Many of those who realised way-back the benefits of continued online publishing in the form of blog posts now have a huge library of credibility-building articles and with the plethora of social media channels now available through which they share this content, they are perceived as experts in their field, individually a Key Person of Influence.

Content is King and always will be but creating content is about far more than just blogging as there are many types of content that will build your online presence, your social collateral and, ultimately, your credibility. In simple terms, when someone Googles you, or something you do, you ideally want them to find you and only you. So off you go now and create some content. Lots of content.

Can’t think what to create? Ok, so you’re not alone as this is where the vast majority struggle and even fail because they just can’t think what to create or even what to do with it if they do create something and now that content creation has become mainstream marketing reaching the consciousness of the masses, there’s a problem; writer’s block.

If it were possible to wear-out words though over-use, the phrase “I don’t know what to write” would be fading rapidly into insignificance but, fear not, help is at hand. You just need to think about content creation in a structured way and use this structure every time you need to create a new piece of content as it will never fail you.

When thinking about new content the three main considerations are:
1) The basis of the content, the fundamental reason for creating it; the ‘why’
2) The form it will take, what it will actually be; the ‘what’
3) The method of delivery or distribution throughout the known universe; the ‘how’

Content-Creation-274x300This may sound a little daunting but here is an infographic we developed to help our clients keep to a structure so they always follow the same steps in the same order for creating new content. Starting from the centre wheel you decide on the ‘why’. Once you’re clear on this, move to the arrows to decide on the ‘what’ and when you know what you’re going to create the outer circle will show you the ‘how’.
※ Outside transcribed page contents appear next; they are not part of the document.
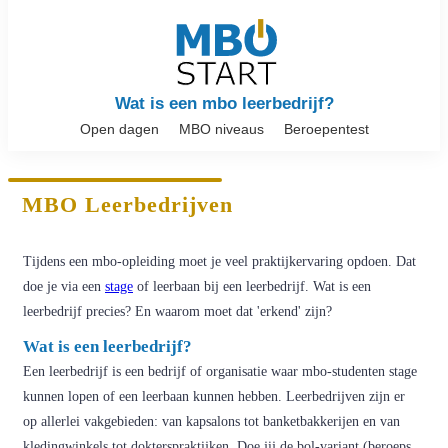
Wat is een mbo leerbedrijf?
Open dagen
MBO niveaus
Beroepentest
MBO Leerbedrijven
Tijdens een mbo-opleiding moet je veel praktijkervaring opdoen. Dat
doe je via een
stage
of leerbaan bij een leerbedrijf. Wat is een
leerbedrijf precies? En waarom moet dat 'erkend' zijn?
Wat is een leerbedrijf?
Een leerbedrijf is een bedrijf of organisatie waar mbo-studenten stage
kunnen lopen of een leerbaan kunnen hebben. Leerbedrijven zijn er
op allerlei vakgebieden: van kapsalons tot banketbakkerijen en van
kledingwinkels tot dokterspraktijken. Doe jij de bol-variant (beroeps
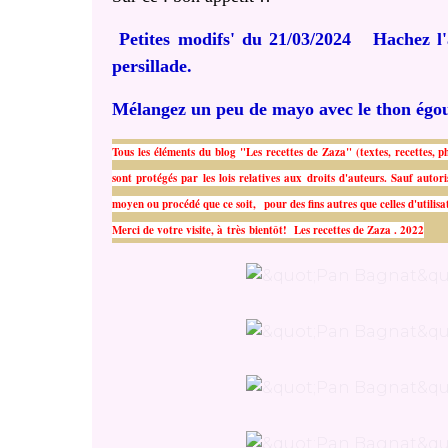
Petites modifs' du 21/03/2024 Hachez l'a
persillade.
Mélangez un peu de mayo avec le thon égou
Tous les éléments du blog "Les recettes de Zaza" (textes, recettes, p
sont protégés par les lois relatives aux droits d'auteurs. Sauf autor
moyen ou procédé que ce soit, pour des fins autres que celles d'utilisat
Merci de votre visite, à très bientôt!
Les recettes de Zaza . 2022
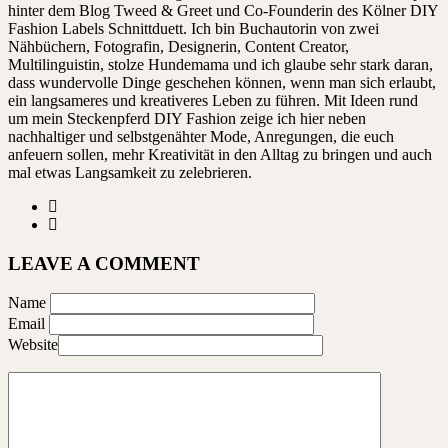
hinter dem Blog Tweed & Greet und Co-Founderin des Kölner DIY
Fashion Labels Schnittduett. Ich bin Buchautorin von zwei
Nähbüchern, Fotografin, Designerin, Content Creator,
Multilinguistin, stolze Hundemama und ich glaube sehr stark daran,
dass wundervolle Dinge geschehen können, wenn man sich erlaubt,
ein langsameres und kreativeres Leben zu führen. Mit Ideen rund
um mein Steckenpferd DIY Fashion zeige ich hier neben
nachhaltiger und selbstgenähter Mode, Anregungen, die euch
anfeuern sollen, mehr Kreativität in den Alltag zu bringen und auch
mal etwas Langsamkeit zu zelebrieren.
LEAVE A COMMENT
Name
Email
Website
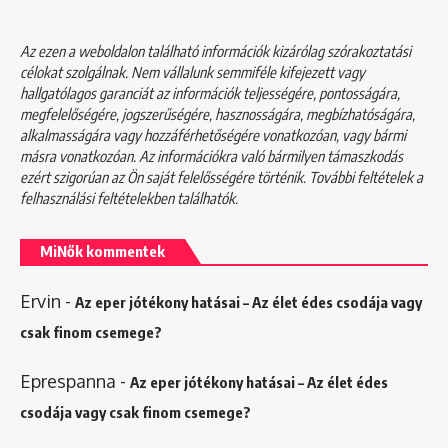
Az ezen a weboldalon található információk kizárólag szórakoztatási
célokat szolgálnak. Nem vállalunk semmiféle kifejezett vagy
hallgatólagos garanciát az információk teljességére, pontosságára,
megfelelőségére, jogszerűségére, hasznosságára, megbízhatóságára,
alkalmasságára vagy hozzáférhetőségére vonatkozóan, vagy bármi
másra vonatkozóan. Az információkra való bármilyen támaszkodás
ezért szigorúan az Ön saját felelősségére történik. További feltételek a
felhasználási feltételekben
találhatók.
MiNők kommentek
Ervin
-
Az eper jótékony hatásai – Az élet édes csodája vagy
csak finom csemege?
Eprespanna
-
Az eper jótékony hatásai – Az élet édes
csodája vagy csak finom csemege?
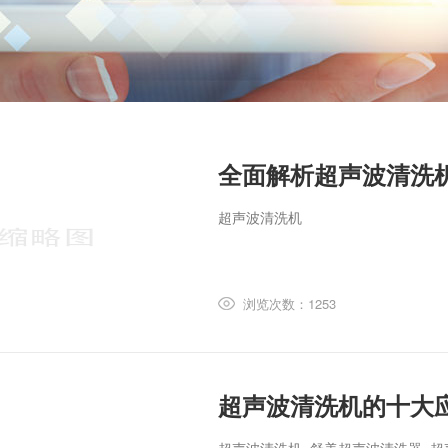
全面解析超声波清洗
超声波清洗机​
浏览次数：1253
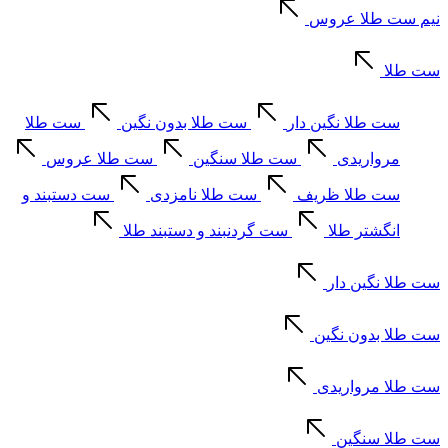
نیم ست طلا عروس
ست طلا
ست طلا نگین دار
ست طلا بدون نگین
ست طلا
مرواریدی
ست طلا سنگین
ست طلا عروس
ست طلا ظریف
ست طلا نامزدی
ست دستبند و
انگشتر طلا
ست گردنبند و دستبند طلا
ست طلا نگین دار
ست طلا بدون نگین
ست طلا مرواریدی
ست طلا سنگین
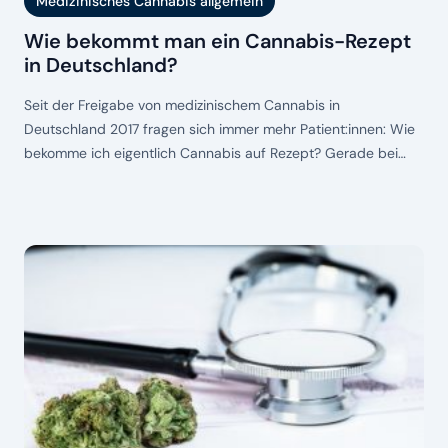
Medizinisches Cannabis allgemein
Wie bekommt man ein Cannabis-Rezept
in Deutschland?
Seit der Freigabe von medizinischem Cannabis in
Deutschland 2017 fragen sich immer mehr Patient:innen: Wie
bekomme ich eigentlich Cannabis auf Rezept? Gerade bei
chronischen Schmerzen, neurologischen Erkrankungen oder
anderen schwerwiegenden Erkrankungen ist die Hoffnung auf
eine neue Therapie groß. Doch wie funktioniert die
Behandlung mit Cannabis? Wie läuft die Verordnung ab und
worauf musst du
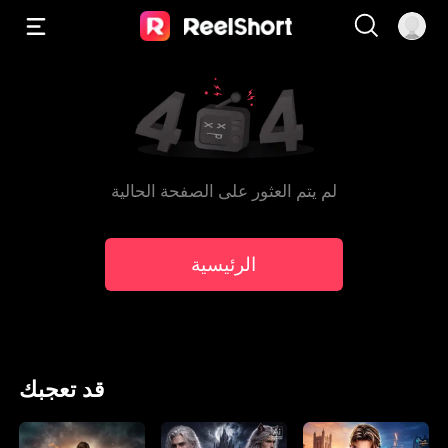
لم يتم العثور على الصفحة الحالية
الرئيسية
قد تعجبك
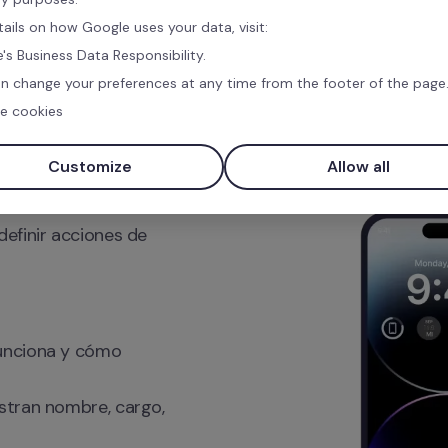
tails on how Google uses your data, visit:
's Business Data Responsibility.
n change your preferences at any time from the footer of the page
e cookies
z 9 Box
Customize
Allow all
lento de forma 
finir acciones de 
unciona y cómo 
stran nombre, cargo, 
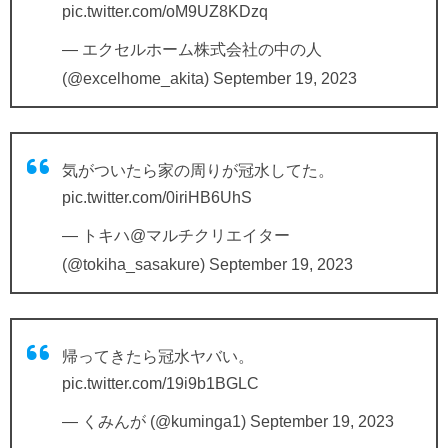
pic.twitter.com/oM9UZ8KDzq
— エクセルホーム株式会社の中の人
(@excelhome_akita)
September 19, 2023
気がついたら家の周りが冠水してた。
pic.twitter.com/0iriHB6UhS
— トキハ@マルチクリエイター
(@tokiha_sasakure)
September 19, 2023
帰ってきたら冠水ヤバい。
pic.twitter.com/19i9b1BGLC
— くみんが (@kuminga1)
September 19, 2023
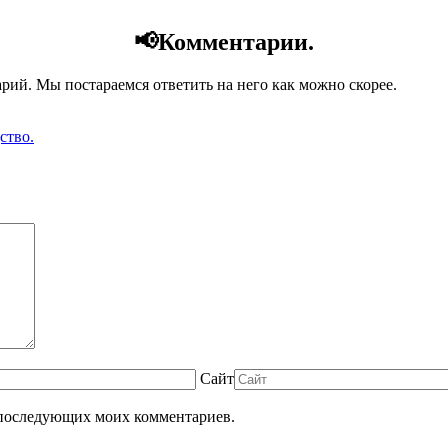
📢Комментарии.
арий. Мы постараемся ответить на него как можно скорее.
ство.
Сайт
ля последующих моих комментариев.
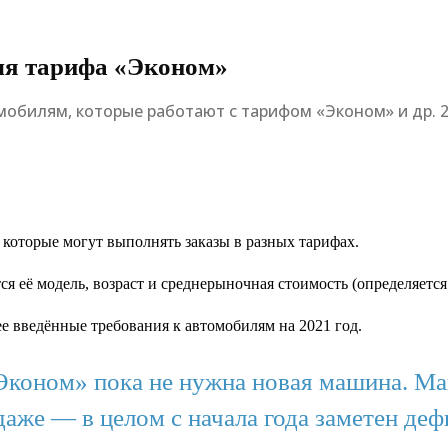
для тарифа «Эконом»
омобилям, которые работают с тарифом «Эконом» и др. 
 которые могут выполнять заказы в разных тарифах.
я её модель, возраст и среднерыночная стоимость (определяется
ее введённые требования к автомобилям на 2021 год.
«Эконом» пока не нужна новая машина. 
даже — в целом с начала года заметен деф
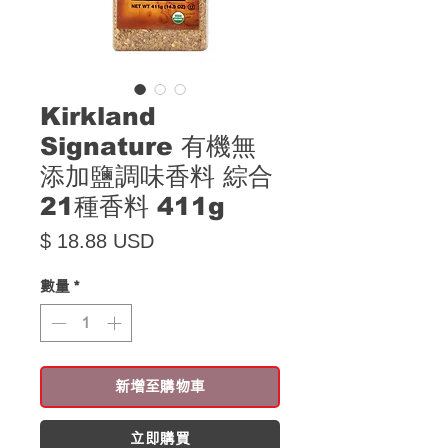
Kirkland
Signature 有機無
添加鹽調味香料 綜合
21種香料 411g
價格
$ 18.88 USD
數量
*
新增至購物車
立即購買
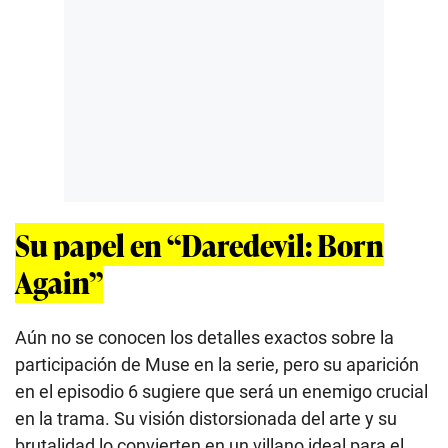
Su papel en “Daredevil: Born
Again”
Aún no se conocen los detalles exactos sobre la
participación de Muse en la serie, pero su aparición
en el episodio 6 sugiere que será un enemigo crucial
en la trama. Su visión distorsionada del arte y su
brutalidad lo convierten en un villano ideal para el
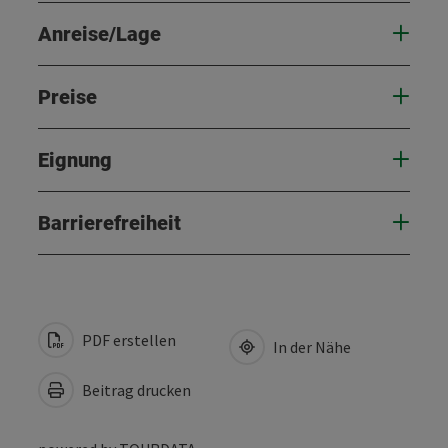
Anreise/Lage
Preise
Eignung
Barrierefreiheit
PDF erstellen
In der Nähe
Beitrag drucken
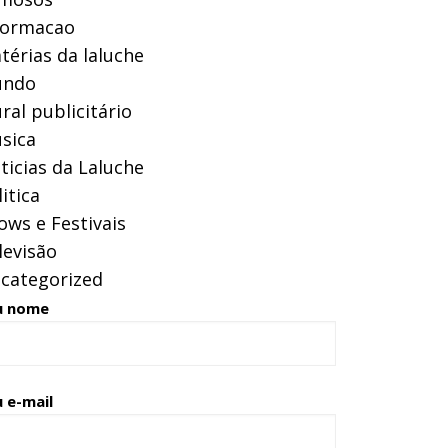
formacao
térias da laluche
ndo
ral publicitário
sica
ticias da Laluche
itica
ows e Festivais
levisão
categorized
u nome
 e-mail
Content Marketing is all pervasive and is what’s it’s really all about. It’s a relatively new buzz-phrase but, to be honest, it’s never been any different. Newspapers, magazines, TV & radio have been the primary channels for Content Marketing to capture and keep your attention (and your money) for many years – just look at the lengths the likes of Coca Cola go to with their engaging advertising campaigns. Until now (at least relatively recently) the average person/business owner just didn’t have access to such a large and diverse audience for such a minimal investment.

So, go and experiment. Create content about what you do, what you’re passionate about and what you want people to know, and then tell the world about it.

 


The term ‘blog’: We’ve had web-logs ever since we’ve had any sort of online communication capability and these web-logs were most often the work of an individual who created a website with mini-articles, usually displayed in reverse chronological order (newest first), around a single subject or area of interest. The term ‘blog’ wasn’t even in existence until the late nineties and is a truncation of the words ‘web’ and ‘log’ – a ‘web log’. Later, the natural fluidity of language combined our penchant for turning an otherwise perfectly clear, multi-word description into a noun, and the single-syllable word ‘blog’ was born.

As if that wasn’t enough, it also became a thing we do; we blog, you blog, she blogs. We are blogging and we therefore all become bloggers. The word ‘blog’ appears to have entered dictionaries around 2003 – and you thought it was a new-fangled thing, didn’t you?